FIG. 6 is a schematic drawing illustrating an application example of the present invention.

DETAILED DESCRIPTION OF THE ILLUSTRATED EMBODIMENTS

Referring to FIG. 1, an electromechanical actuator structure in accordance with an embodiment of the present invention is shown comprising an electric actuator 10. The electric actuator 10 has a bottom side 11 connected to a fixed base 20, and a top side 12 connected to a rear fixed segment 31 of a resilient drive member 30.

The resilient drive member 30 has a front resilient segment 32 forwardly extending from the rear fixed portion 31 out of the electric actuator 10. When the electric actuator 10 drives the rear fixed segment 31 to displace, the front resilient segment 32 produces a greater amplitude of oscillation relative to the rear fixed segment 31 due to the effect of its resilient material property, thereby amplifying the amount of displacement of the rear fixed segment 31 (i.e., the amount of displacement of the electric actuator 10).
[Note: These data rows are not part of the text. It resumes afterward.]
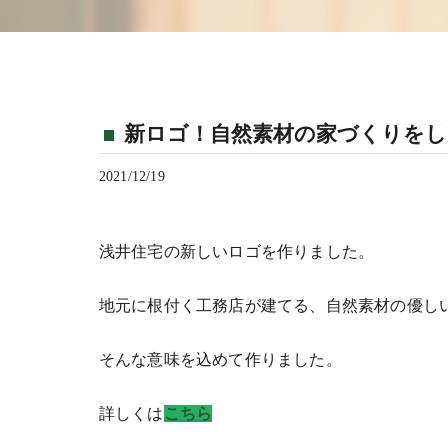
新ロゴ！自然素材の家づくりをし
2021/12/19
浅井住宅の新しいロゴを作りました。
地元に根付く工務店が建てる、自然素材の優し
そんな意味を込めて作りました。
詳しくは
こちら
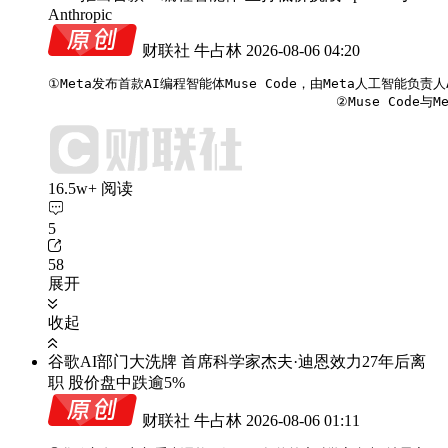
Anthropic
财联社 牛占林
2026-08-06 04:20
①Meta发布首款AI编程智能体Muse Code，由Meta人工智能负责人
                                    ②Muse C
16.5w+ 阅读
5
58
展开
收起
谷歌AI部门大洗牌 首席科学家杰夫·迪恩效力27年后离
职 股价盘中跌逾5%
财联社 牛占林
2026-08-06 01:11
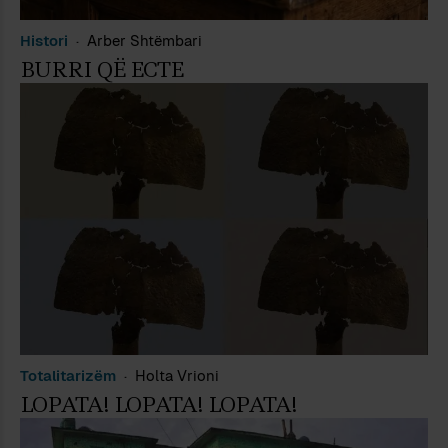
Histori
Arber Shtëmbari
BURRI QË ECTE
Totalitarizëm
Holta Vrioni
LOPATA! LOPATA! LOPATA!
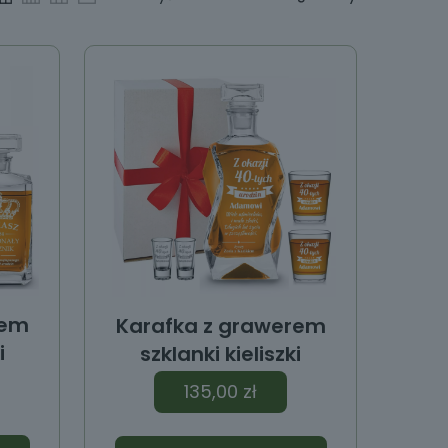
rem
Karafka z grawerem
i
szklanki kieliszki
135,00
zł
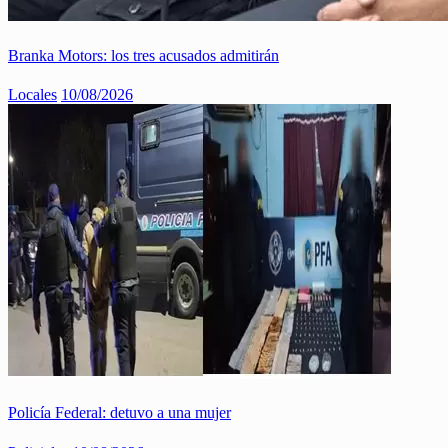
Branka Motors: los tres acusados admitirán
Locales
10/08/2026
Policía Federal: detuvo a una mujer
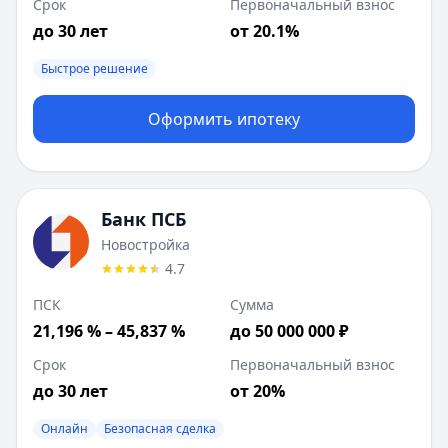
Срок
Первоначальный взнос
до 30 лет
от 20.1%
Быстрое решение
Оформить ипотеку
Банк ПСБ
Новостройка
4.7
ПСК
Сумма
21,196 % – 45,837 %
до 50 000 000 ₽
Срок
Первоначальный взнос
до 30 лет
от 20%
Онлайн
Безопасная сделка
The front resilient segment 32 has a front end terminating in a conduction portion 321. The conduction portion 321 is preferably made of a material of high coefficient of friction and then fixedly mounted on the resilient drive member 30. A passive member 40 is mounted in the conduction portion 321. A spring member 50 is pressed on the passive member 40 against the conduction portion 321 of the resilient drive member 30, enabling the passive member 40 to make a friction transmission in the conduction portion 30 in axial direction. The surface of the passive member 40 is made of a material of high coefficient of friction.
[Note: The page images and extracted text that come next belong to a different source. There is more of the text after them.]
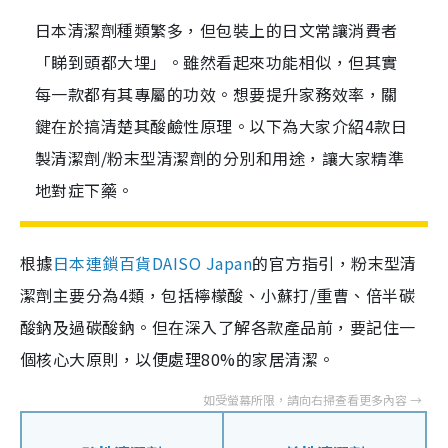
日本清潔劑種類繁多，但包裝上的日文常讓消費者
「睇到頭都大埋」。雖然看起來功能相似，但其實
每一款都有其專屬的功效。想要提升家務效率，關
鍵在於搞清楚其酸鹼性原理。以下為大家介紹4款日
製清潔劑/粉末型清潔劑的分別和用途，讓大家精準
地對症下藥。
根據
日本連鎖百貨DAISO Japan
的官方指引，粉末型清
潔劑主要分為4類，包括檸檬酸、小蘇打/重曹、倍半碳
酸鈉及過碳酸鈉。但在深入了解各款產品前，要記住一
個核心大原則，以便處理80%的家居清潔。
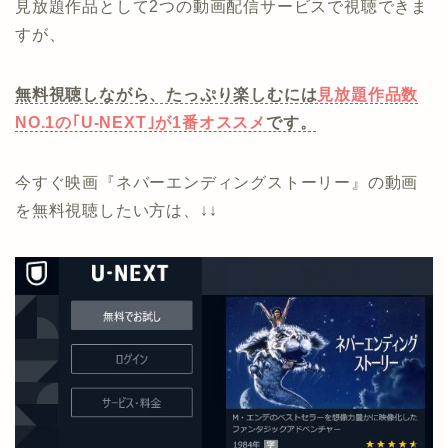
見放題作品として2つの動画配信サービスで視聴できま
すが、
無料視聴しながら、たっぷり楽しむには
見放題作品数
NO.1の｢U-NEXT｣が1番オススメ
です。
今すぐ映画『ネバーエンディングストーリー』の動画
を無料視聴したい方は、↓↓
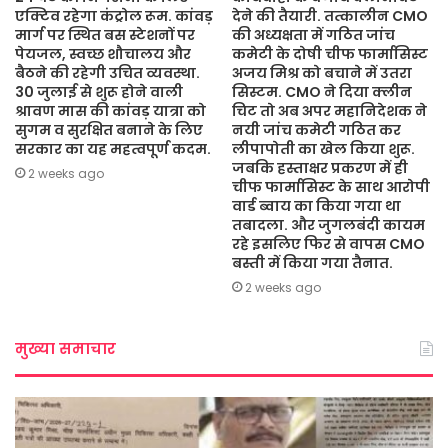
एक्टिव रहेगा कंट्रोल रूम. कांवड़
देने की तैयारी. तत्कालीन CMO
मार्ग पर स्थित बस स्टेशनों पर
की अध्यक्षता में गठित जांच
पेयजल, स्वच्छ शौचालय और
कमेटी के दोषी चीफ फार्मासिस्ट
बैठने की रहेगी उचित व्यवस्था.
अजय मिश्र को बचाने में उतरा
30 जुलाई से शुरू होने वाली
सिस्टम. CMO ने दिया क्लीन
श्रावण मास की कांवड़ यात्रा को
चिट तो अब अपर महानिदेशक ने
सुगम व सुरक्षित बनाने के लिए
नयी जांच कमेटी गठित कर
सरकार का यह महत्वपूर्ण कदम.
लीपापोती का खेल किया शुरू.
जबकि हस्ताक्षर प्रकरण में ही
2 weeks ago
चीफ फार्मासिस्ट के साथ आरोपी
वार्ड ब्वाय का किया गया था
तबादला. और जुगलबंदी कायम
रहे इसलिए फिर से वापस CMO
बस्ती में किया गया तैनात.
2 weeks ago
मुख्या समाचार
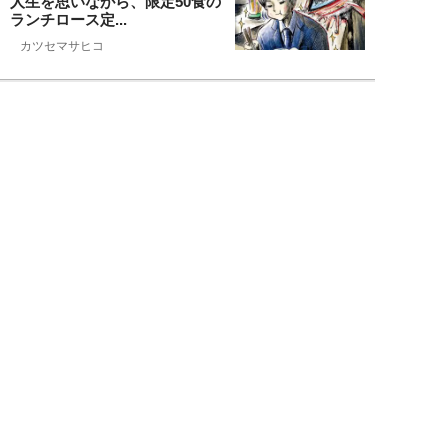
人生を思いながら、限定50食の
ランチロース定...
カツセマサヒコ
NEW!
ライフ
2026年08月07日
『まだおじさんじゃない』現代中
年 惑いまくり小説【第十章・第
三話 堅山賢一...
鳥トマト
NEW!
ライフ
2026年08月07日
ラーメンを「年間800杯」を食す
35歳男性を直撃。「9年で35キロ
増」も健...
Mr.tsubaking
NEW!
ライフ
2026年08月07日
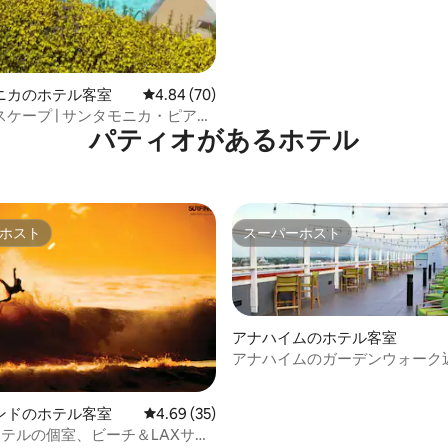
ニカのホテル客室
レビュー70件、5つ星中4.84つ星の平均評価
4.84 (70)
ケープ | サンタモニカ・ピア。
パティオがあるホ⁠テ⁠ル
ホスト
スーパーホスト
ホスト
スーパーホスト
アナハイムのホテル客室
4.83つ星の平均評価
アナハイムのガーデンウォーク
璧なワンルーム
ンドのホテル客室
レビュー35件、5つ星中4.69つ星の平均評価
4.69 (35)
ホステルの個室、ビーチ＆LAXサウ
Referring to FIGS. 2˜4, the electric actuator 10 can be a magnetostrictive actuator or piezoelectric ceramic actuator. The bottom side 11 and top side 12 of the electric actuator 10 can be respectively fixedly connected to the fixed base 20 and the rear fixed segment 31 of the resilient drive member 30 with a bonding agent or screws.

As stated above, the front segment 32 of the resilient drive member 30 is resilient. When the electric actuator 10 drives the rear fixed segment 31 of the resilient drive member 30 to displace, the front resilient segment 32 produces a greater amplitude of oscillation relative to the rear fixed segment 31. As stated above, the front end of the front resilient segment 32 is a conduction portion 321, which is held in friction contact with the passive member 40 by the spring member 50. The spring member 50 has a first end, namely, the fixed end 501 affixed to the rear end of the front resilient segment 32 of the resilient drive member 30, and the other end, namely, the free end 502 movably coupled to the front end of the front resilient segment 32 of the resilient drive member 30.
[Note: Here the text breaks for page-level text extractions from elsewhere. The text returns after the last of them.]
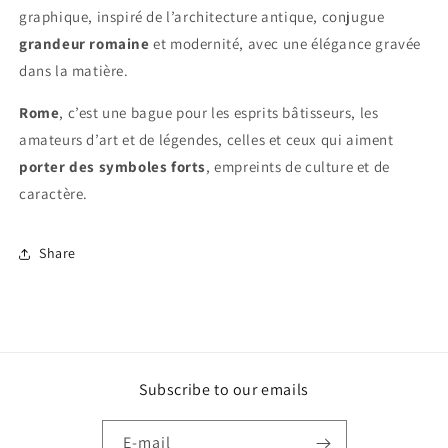
graphique, inspiré de l’architecture antique, conjugue
grandeur romaine
et modernité, avec une élégance gravée
dans la matière.
Rome
, c’est une bague pour les esprits bâtisseurs, les
amateurs d’art et de légendes, celles et ceux qui aiment
porter des symboles forts
, empreints de culture et de
caractère.
Share
Subscribe to our emails
E-mail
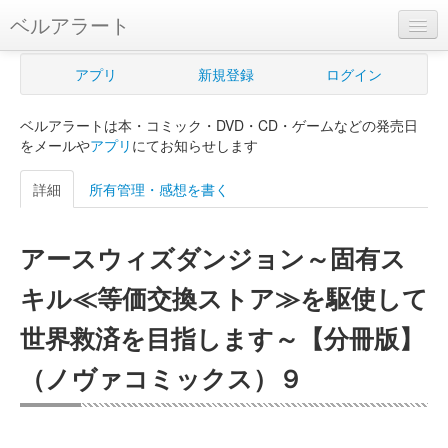
ベルアラート
ベルアラートとは
アプリ
新規登録
ログイン
ヘルプ
ベルアラートは本・コミック・DVD・CD・ゲームなどの発売日
新規登録
をメールや
アプリ
にてお知らせします
ログイン
詳細
所有管理・感想を書く
Myカレンダー
アースウィズダンジョン～固有ス
購入管理
キル≪等価交換ストア≫を駆使して
Myシェルフ
世界救済を目指します～【分冊版】
プレミアム
（ノヴァコミックス）９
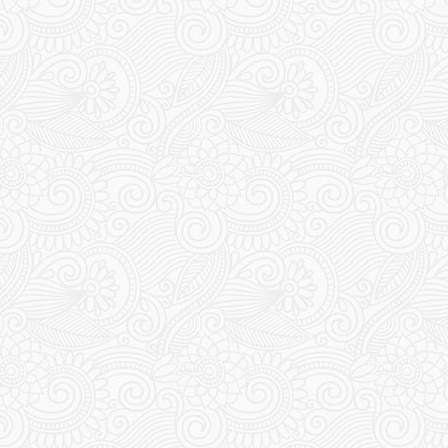
400
401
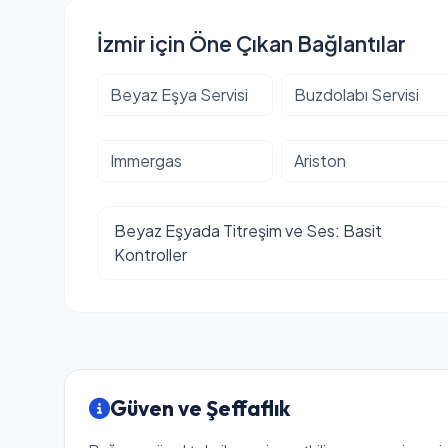
İzmir için Öne Çıkan Bağlantılar
Beyaz Eşya Servisi
Buzdolabı Servisi
Immergas
Ariston
Beyaz Eşyada Titreşim ve Ses: Basit
Kontroller
Güven ve Şeffaflık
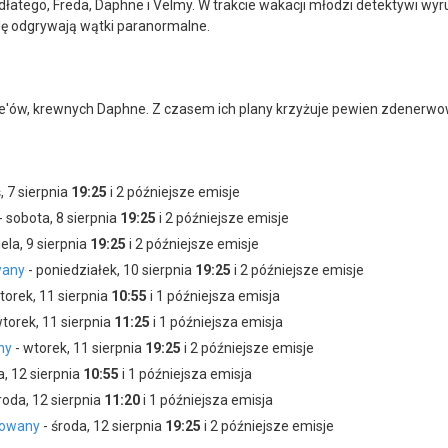
udłatego, Freda, Daphne i Velmy. W trakcie wakacji młodzi detektywi w
lę odgrywają wątki paranormalne.
ake'ów, krewnych Daphne. Z czasem ich plany krzyżuje pewien zdenerw
, 7 sierpnia
19:25
i 2 późniejsze emisje
- sobota, 8 sierpnia
19:25
i 2 późniejsze emisje
ela, 9 sierpnia
19:25
i 2 późniejsze emisje
wany
- poniedziałek, 10 sierpnia
19:25
i 2 późniejsze emisje
torek, 11 sierpnia
10:55
i 1 późniejsza emisja
torek, 11 sierpnia
11:25
i 1 późniejsza emisja
ny
- wtorek, 11 sierpnia
19:25
i 2 późniejsze emisje
a, 12 sierpnia
10:55
i 1 późniejsza emisja
roda, 12 sierpnia
11:20
i 1 późniejsza emisja
imowany
- środa, 12 sierpnia
19:25
i 2 późniejsze emisje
When in use, a continuous series of drive pulses is inputted into the electric actuator 10 subject to the designed direction of displacement of the passive member 40, causing the electric actuator 10 to move linearly toward the passive member 40 or rapidly apart from the passive member 40. During displacement of the electric actuator 10, the resilient drive member 30 is synchronously reciprocated. At this time, the friction force produced between the passive member 40 and the conduction portion 321 of the resilient drive member 30 forces the passive member 40 to displace in the same direction. However, when the electric actuator 10 is reversed (moved in direction apart from the passive member 40) rapidly, the rapid displacement of the electric actuator 10 overcomes the friction between the conduction portion 321 of the resilient drive member 30 and the passive member 40, therefore the passive member 40 is immovable as the resilient drive member 30 is moved with the electric actuator 10 in direction apart from the passive member 40. By means of the aforesaid action, a continuous series of drive pulses is applied to keep moving the passive member 40 in the predetermined direction.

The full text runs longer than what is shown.